BRIEF: Take each line below that has "aleatorias" and copy it.

====== RECORDS PROVIDED ======

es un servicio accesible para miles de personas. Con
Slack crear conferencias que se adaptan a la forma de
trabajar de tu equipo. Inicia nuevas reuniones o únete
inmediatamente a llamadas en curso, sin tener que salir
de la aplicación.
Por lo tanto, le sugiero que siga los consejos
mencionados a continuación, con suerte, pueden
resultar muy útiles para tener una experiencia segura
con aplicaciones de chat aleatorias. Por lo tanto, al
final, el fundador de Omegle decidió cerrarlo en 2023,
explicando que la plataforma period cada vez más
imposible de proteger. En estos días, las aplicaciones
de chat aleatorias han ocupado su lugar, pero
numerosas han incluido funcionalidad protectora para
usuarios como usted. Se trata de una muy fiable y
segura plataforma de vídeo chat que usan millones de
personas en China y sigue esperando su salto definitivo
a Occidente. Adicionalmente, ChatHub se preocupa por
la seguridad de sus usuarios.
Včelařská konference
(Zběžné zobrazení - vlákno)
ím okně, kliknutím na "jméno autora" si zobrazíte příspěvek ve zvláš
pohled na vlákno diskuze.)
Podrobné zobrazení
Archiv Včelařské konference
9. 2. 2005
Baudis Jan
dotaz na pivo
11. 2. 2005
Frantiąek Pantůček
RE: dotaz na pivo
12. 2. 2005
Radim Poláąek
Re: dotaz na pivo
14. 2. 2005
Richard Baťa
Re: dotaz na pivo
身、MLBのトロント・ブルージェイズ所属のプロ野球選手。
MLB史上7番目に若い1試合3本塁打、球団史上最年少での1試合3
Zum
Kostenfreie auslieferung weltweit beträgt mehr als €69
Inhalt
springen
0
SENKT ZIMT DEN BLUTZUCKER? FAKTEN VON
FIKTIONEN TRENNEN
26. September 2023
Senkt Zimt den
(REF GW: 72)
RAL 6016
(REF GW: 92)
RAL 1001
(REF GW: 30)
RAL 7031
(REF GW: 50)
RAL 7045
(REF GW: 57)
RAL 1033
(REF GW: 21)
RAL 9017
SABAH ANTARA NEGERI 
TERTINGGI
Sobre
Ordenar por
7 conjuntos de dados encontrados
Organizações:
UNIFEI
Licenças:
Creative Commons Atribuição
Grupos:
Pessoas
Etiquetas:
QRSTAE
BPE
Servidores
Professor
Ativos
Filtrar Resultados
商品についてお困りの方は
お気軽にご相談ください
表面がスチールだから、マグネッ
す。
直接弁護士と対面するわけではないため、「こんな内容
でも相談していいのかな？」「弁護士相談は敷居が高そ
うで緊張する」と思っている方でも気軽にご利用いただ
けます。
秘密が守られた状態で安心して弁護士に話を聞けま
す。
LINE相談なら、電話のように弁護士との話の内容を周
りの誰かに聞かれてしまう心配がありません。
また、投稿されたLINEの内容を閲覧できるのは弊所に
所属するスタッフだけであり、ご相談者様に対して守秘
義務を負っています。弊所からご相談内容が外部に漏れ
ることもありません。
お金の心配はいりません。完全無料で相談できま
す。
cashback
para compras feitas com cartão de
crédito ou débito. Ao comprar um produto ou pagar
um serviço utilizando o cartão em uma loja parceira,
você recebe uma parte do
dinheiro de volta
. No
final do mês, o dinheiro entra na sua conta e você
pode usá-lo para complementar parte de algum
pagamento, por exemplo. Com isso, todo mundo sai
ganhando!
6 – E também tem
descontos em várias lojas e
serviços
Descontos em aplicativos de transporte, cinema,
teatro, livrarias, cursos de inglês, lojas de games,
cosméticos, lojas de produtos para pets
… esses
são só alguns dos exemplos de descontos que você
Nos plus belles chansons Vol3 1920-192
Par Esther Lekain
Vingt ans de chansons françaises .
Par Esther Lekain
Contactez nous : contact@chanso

======

REPLY TO THE EXERCISE:
con aplicaciones de chat aleatorias. Por lo tanto, al
de chat aleatorias han ocupado su lugar, pero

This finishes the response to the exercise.